→ The data
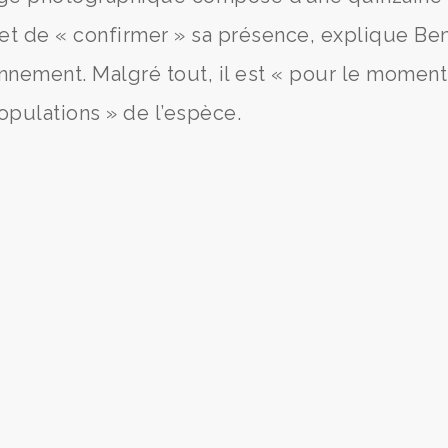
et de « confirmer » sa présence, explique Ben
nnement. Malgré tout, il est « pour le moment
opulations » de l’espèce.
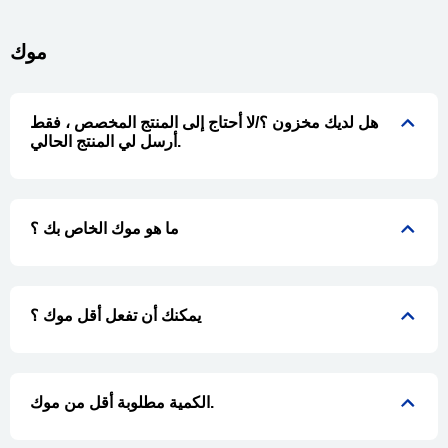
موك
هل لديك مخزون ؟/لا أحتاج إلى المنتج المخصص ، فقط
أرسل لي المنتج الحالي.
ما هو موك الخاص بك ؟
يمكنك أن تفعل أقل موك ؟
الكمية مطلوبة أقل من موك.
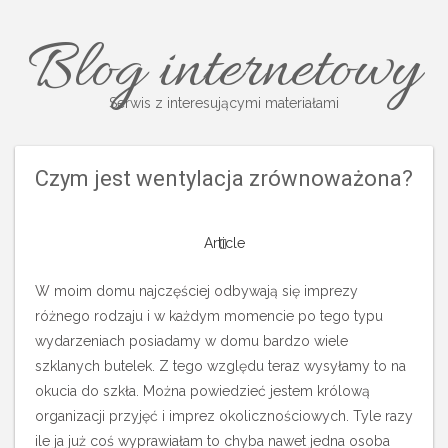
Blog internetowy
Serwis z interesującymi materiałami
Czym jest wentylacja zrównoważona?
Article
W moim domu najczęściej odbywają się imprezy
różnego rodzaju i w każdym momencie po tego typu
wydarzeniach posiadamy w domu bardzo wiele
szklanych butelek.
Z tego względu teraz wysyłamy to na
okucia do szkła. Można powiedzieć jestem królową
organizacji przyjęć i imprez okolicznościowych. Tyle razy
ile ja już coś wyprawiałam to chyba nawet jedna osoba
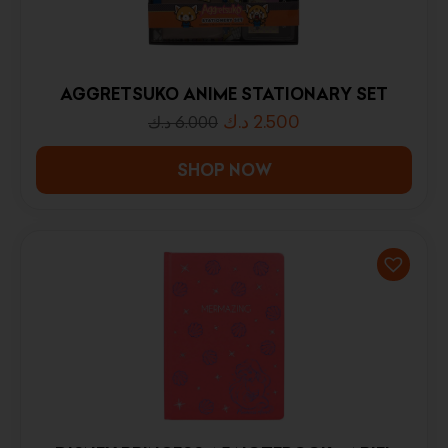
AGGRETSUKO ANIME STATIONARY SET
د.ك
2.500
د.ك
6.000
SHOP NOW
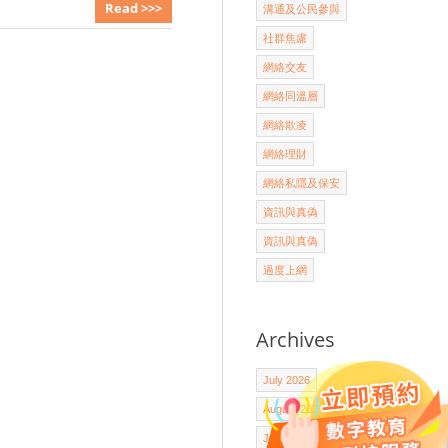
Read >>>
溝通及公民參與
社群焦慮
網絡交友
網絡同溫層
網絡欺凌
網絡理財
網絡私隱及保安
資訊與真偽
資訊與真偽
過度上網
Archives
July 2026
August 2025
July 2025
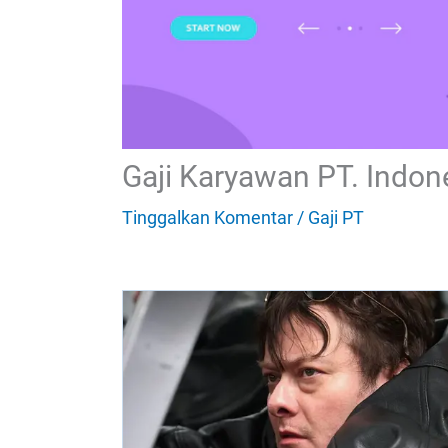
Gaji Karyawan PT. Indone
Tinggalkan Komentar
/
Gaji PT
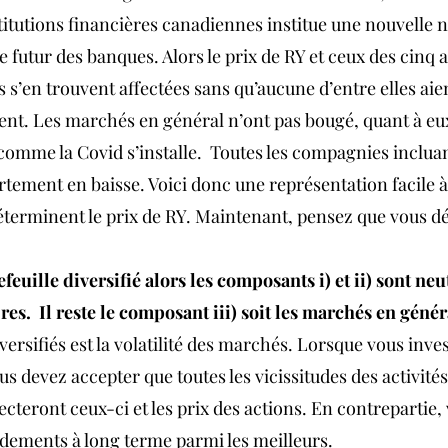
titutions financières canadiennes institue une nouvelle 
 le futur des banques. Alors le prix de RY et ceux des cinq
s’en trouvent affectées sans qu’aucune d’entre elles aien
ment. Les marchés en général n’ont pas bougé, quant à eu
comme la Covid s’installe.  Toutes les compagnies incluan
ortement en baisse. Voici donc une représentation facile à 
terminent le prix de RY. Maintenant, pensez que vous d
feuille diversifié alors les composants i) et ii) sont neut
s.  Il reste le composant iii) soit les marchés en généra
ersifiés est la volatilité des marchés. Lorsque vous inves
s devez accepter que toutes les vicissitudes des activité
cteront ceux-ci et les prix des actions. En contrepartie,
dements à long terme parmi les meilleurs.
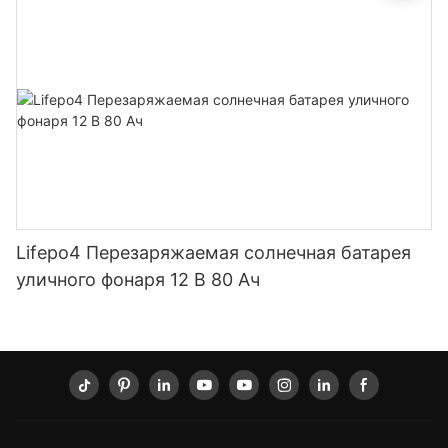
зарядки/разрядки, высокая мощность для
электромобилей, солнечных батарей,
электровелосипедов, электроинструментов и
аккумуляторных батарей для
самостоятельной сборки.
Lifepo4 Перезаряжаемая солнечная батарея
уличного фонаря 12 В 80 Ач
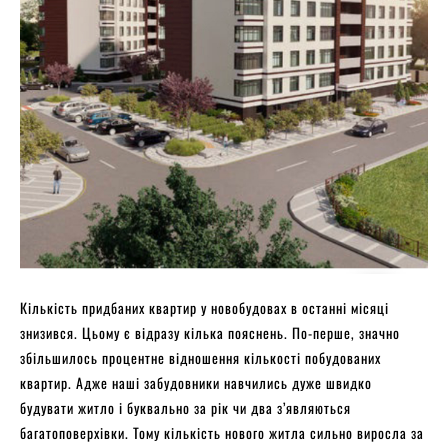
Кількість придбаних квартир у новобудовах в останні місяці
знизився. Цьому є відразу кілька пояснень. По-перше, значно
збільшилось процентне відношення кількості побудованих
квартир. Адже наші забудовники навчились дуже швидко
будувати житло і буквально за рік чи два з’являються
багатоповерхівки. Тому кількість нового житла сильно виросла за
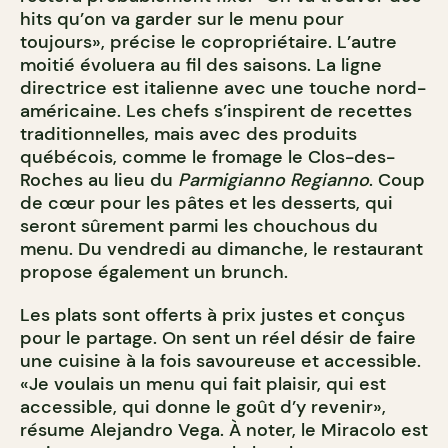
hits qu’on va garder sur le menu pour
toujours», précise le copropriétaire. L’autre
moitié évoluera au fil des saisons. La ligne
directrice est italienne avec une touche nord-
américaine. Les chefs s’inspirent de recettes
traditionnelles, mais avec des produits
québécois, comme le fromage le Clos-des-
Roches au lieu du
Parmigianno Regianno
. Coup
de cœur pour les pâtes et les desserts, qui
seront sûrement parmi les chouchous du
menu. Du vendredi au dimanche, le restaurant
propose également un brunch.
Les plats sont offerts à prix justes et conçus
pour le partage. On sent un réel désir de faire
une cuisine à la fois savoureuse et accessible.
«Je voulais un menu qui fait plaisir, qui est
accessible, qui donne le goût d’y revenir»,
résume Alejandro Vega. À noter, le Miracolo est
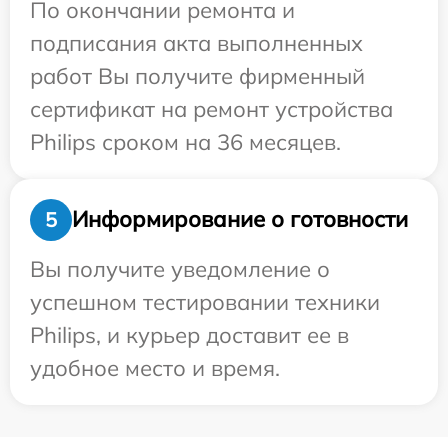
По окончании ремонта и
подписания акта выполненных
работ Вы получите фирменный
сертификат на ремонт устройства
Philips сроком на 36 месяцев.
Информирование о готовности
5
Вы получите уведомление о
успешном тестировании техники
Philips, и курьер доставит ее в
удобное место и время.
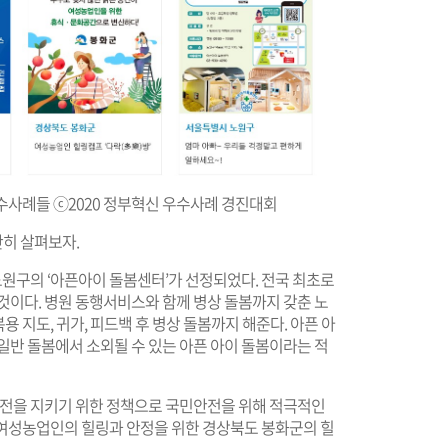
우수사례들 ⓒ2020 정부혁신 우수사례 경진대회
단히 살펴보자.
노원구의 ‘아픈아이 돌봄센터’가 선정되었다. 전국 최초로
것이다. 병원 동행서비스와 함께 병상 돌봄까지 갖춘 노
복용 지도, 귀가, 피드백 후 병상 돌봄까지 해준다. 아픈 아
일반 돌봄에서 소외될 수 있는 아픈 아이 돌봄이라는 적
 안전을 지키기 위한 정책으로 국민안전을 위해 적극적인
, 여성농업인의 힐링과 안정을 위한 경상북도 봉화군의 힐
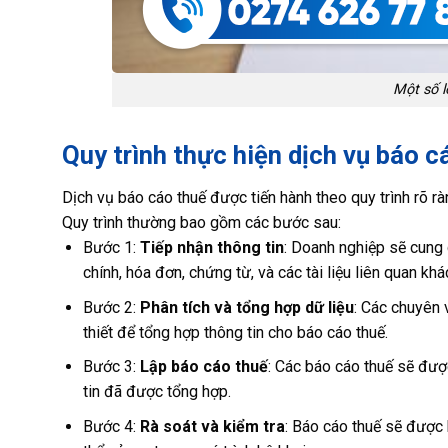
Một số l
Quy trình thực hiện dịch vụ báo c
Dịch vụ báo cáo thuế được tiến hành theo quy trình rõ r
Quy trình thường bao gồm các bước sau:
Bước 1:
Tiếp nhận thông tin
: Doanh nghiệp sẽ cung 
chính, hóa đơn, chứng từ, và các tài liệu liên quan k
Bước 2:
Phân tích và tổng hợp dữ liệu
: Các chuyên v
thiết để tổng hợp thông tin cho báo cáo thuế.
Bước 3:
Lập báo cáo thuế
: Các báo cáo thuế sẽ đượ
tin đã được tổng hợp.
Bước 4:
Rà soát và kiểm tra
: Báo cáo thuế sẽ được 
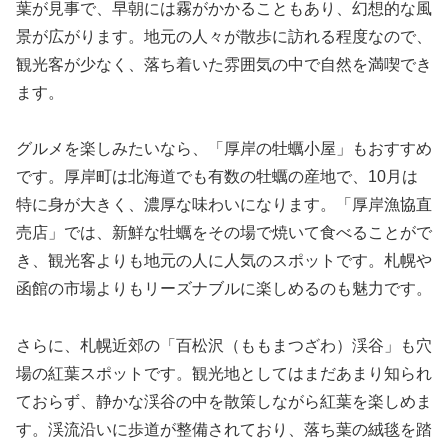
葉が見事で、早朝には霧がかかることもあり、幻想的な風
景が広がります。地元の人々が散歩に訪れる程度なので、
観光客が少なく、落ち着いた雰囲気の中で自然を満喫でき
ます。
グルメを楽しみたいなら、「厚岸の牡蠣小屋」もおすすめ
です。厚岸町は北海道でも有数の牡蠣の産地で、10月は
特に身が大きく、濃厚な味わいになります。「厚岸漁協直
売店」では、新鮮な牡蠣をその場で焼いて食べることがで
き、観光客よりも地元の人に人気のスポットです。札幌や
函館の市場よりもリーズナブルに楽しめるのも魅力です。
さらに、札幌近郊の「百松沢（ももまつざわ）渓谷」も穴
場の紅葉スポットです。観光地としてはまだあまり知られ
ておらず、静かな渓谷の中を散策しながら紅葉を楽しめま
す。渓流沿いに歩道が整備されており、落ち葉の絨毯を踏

→ Exercise directions
Count how many of the lines in the material include the word "vous", and state that number without anything else.

→ Response to this exercise
2